▸ Your assignment
Within the listing below, the lines to output run from the one containing "consultant for Silicon" through the one containing "who said he"; copy them exactly and nothing else.

▸ Data provided

━━━━

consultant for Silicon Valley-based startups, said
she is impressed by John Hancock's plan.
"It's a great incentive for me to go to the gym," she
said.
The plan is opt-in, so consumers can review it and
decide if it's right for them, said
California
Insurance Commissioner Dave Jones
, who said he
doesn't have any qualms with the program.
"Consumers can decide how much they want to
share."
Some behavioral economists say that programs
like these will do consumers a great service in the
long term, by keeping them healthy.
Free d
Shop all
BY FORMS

━━━━

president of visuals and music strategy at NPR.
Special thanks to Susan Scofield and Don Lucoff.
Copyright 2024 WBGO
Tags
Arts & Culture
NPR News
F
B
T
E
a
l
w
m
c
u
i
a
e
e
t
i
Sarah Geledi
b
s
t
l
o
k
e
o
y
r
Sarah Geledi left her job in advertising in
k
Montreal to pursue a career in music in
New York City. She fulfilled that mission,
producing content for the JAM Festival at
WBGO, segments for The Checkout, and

━━━━

▸ Your solution
consultant for Silicon Valley-based startups, said
she is impressed by John Hancock's plan.
"It's a great incentive for me to go to the gym," she
said.
The plan is opt-in, so consumers can review it and
decide if it's right for them, said
California
Insurance Commissioner Dave Jones
, who said he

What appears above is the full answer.